The joint trade union action between ELA and LAB seems distant.
The trade union alliance has no future without a trade union base. We see great potential in the ELA-LAB relationship, but he has not been interested in the time when the Abertzale left has been managing power; he has sought the instrumental alliance and has not wanted to question him.
In what cases?
When Bildu entered Gipuzkoa he made the bancarization without giving any explanation – last week we were on ELA and LAB Street – and Kutxabank will be privatized without having any content or participation in that decision. The current representative of the cemeteries, the Guipuzcoan tea party, has dismantled all of the above – there is nothing more to do with the Income Guarantee Aid – but that does not turn Bildu’s tax reform into the tax super reform. Not having, not participating.
Nor do you like the perspective of the participation of the employers.
We are used to hearing on the right that the legitimacy of democracy ends in parliament. Urkullu says that there is “administration, business and people” in this country. In other words, they believe that collective organisations should not have an impact on the relationship between public power and citizenship, nor on the relationship between employers and workers. It joins the employers in that. The left should reflect on what that relationship should be.
Movements have been initiated between citizens to build alternatives to precariousness and the neoliberal model: initiatives of transformative social economy, self-managed projects, small cooperatives… How do you find yourself there?
We can't do things alone. We are promoters of the Alternatiba initiative, work must be done to strengthen the relationship between trade unions and social movements.
Do you feel closeness?
We sometimes perceive a different degree of development in different areas, but it is normal. In any case, people do not rush to ask where the union is, it is a world that has become difficult for us, and if we do not put the bow in the direction of those realities, we will remain in a vegetative state. In order to do so, the trade union needs great complicity with its militants.
They denounced the application of the Mordaza Law to ARGIA and showed their solidarity. ELA believes that the way to deal with this type of unfair law is:
The answer must be social. We wanted to meet with the Interior Minister; one thing is what the law says and another is what the institutions do. At that meeting we wanted to know how such a savage law would be applied, because there is no training protocol to explain to the Ertzaines that we are exercising fundamental rights. But the counselor hasn't caught us, there's an authoritarian trail and an increasing distance.

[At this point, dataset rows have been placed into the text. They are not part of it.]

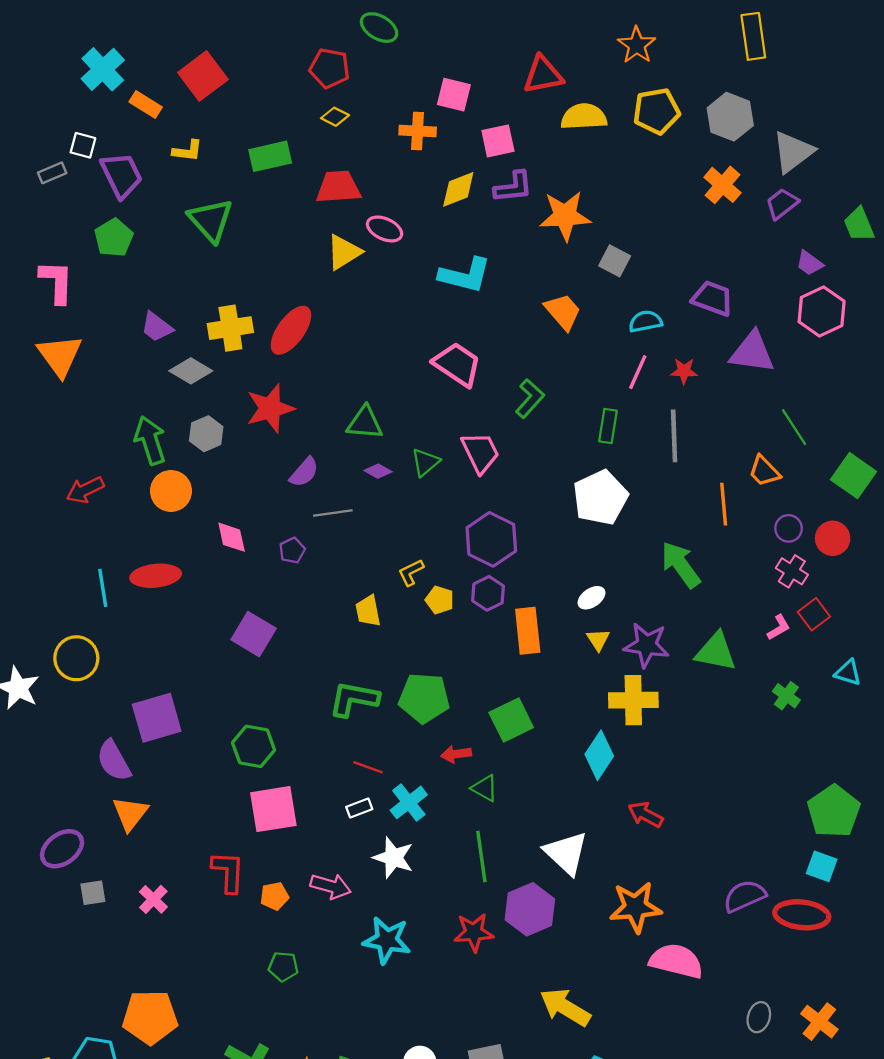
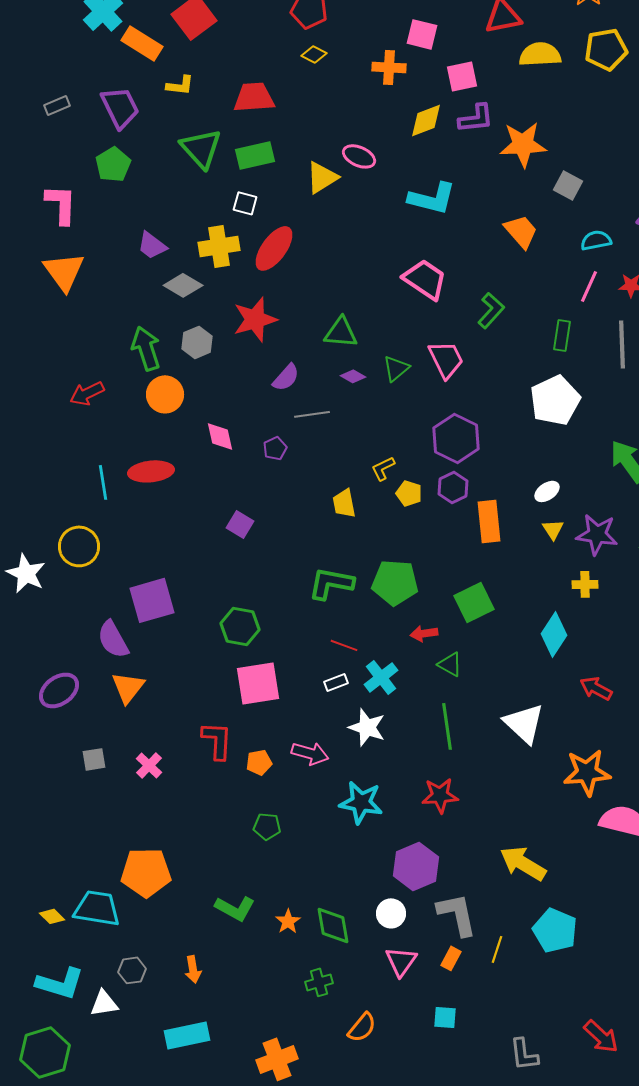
orange rectangle: (146, 105) -> (142, 43), size x1.4
white square: (83, 145) -> (245, 203), moved
green rectangle: (270, 156) -> (255, 155), moved
red trapezoid: (338, 187) -> (254, 97), moved
purple square: (254, 634) -> (240, 524), size x0.7
yellow cross: (633, 700) -> (585, 584), size x0.6
purple ellipse: (62, 849) -> (59, 690), moved
purple hexagon: (530, 909) -> (416, 866), moved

For these cases, disobedience is a civil action that is increasingly being claimed. A union, beyond strikes and mobilizations, can do what it can to break that path.
Civil disobedience is very important in dealing with the State’s strategy. We're willing to analyze it, but to disobey you need a social mattress behind, because otherwise you risk being anecdotal, and I say this with respect to all the people who disobey.
But how can you practice in the workplace?
For example, when employers and governments refuse to sign guarantees to establish agreements and say “that’s what’s there”, we do not accept it. That is an act of disobedience. You do not accept that the purpose of the union is to decide on economic powers, and from there you give the organisation all the centrality, because you know that it is based on that.